Other iOS vulnerabilities, although rated as medium severity, can have some serious consequences. A number of these allow arbitrary code execution or denial of service, injection of arbitrary web script, bypass passcode requirements, or obtain sensitive information. Many of these flaws are related to WebKit, which is a rendering component in Apple’s Safari web browser (it’s also used in Chrome web browsers and the default Android browser). Mobile Safari is also the object of additional vulnerabilities, one of which allows cross-site scripting attacks and one that can be used to spoof the URL address bar. Other iOS vulnerabilities involve the Passcode Lock system, the Push Notifications subsystem, the Sandbox subsystem, the Telephony subsystem and the Twitter subsystem. There’s also a kernel vulnerability that could allow an attacker to access sensitive information in the kernel stack memory.
Unfortunately, as we reported yesterday, iOS 7 has security issues of its own. Even before it was released to the public, hackers were hunting for potential exploits. Its first patch, iOS 7.01 was released immediately after sales of the new iPhone 5s and 5c began and 7.02 can’t be far behind. But despite the fact that some law enforcement officers are urging people to install iOS 7.x, some iPhone users are resistant to upgrading, for reasons discussed by Zack Whittaker in a recent article on ZDNet.

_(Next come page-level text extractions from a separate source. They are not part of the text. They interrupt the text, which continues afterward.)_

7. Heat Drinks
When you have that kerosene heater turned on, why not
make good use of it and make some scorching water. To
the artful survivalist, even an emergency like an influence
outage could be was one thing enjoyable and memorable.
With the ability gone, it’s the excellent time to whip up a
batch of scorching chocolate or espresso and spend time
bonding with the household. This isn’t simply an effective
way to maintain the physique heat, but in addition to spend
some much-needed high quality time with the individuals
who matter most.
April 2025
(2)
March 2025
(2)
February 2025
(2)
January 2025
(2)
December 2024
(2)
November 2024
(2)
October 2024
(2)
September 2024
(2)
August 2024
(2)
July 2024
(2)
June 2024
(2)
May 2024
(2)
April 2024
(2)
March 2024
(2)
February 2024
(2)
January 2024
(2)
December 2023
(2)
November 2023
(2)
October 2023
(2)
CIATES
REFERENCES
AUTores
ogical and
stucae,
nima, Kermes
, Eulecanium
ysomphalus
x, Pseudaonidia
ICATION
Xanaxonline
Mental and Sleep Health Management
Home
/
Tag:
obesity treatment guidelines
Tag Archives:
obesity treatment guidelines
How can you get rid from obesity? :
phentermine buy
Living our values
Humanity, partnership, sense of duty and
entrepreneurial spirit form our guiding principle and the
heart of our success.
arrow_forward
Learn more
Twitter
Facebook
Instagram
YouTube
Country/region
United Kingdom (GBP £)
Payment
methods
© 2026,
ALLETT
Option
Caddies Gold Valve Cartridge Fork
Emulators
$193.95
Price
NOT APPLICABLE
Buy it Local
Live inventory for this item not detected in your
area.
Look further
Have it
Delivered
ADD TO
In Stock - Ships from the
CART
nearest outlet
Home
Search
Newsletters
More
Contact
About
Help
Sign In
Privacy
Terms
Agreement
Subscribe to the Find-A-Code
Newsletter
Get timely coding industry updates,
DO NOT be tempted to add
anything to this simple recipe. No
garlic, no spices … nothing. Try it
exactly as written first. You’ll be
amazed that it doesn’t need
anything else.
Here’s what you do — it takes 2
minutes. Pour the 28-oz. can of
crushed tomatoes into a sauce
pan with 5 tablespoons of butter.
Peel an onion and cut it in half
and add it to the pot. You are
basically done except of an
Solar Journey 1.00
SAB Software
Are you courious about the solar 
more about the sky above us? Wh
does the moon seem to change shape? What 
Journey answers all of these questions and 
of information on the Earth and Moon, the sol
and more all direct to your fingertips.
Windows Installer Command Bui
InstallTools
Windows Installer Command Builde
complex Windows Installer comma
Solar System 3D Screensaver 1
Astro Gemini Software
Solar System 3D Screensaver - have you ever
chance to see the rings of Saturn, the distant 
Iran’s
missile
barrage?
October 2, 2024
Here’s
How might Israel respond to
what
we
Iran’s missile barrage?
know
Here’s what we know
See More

For those desktop aficionados who use OS X versions previous to 10.8.5, most of the vulnerabilities involve the risk of arbitrary code execution and/or denial of service, as well as a problem with the Screen Lock feature that could be used by a remote authenticated user to bypass locking.
Like so many celebrities, Apple is beginning to realize that there’s a downside to being popular. The company – and the users of its products – can no longer take security for granted.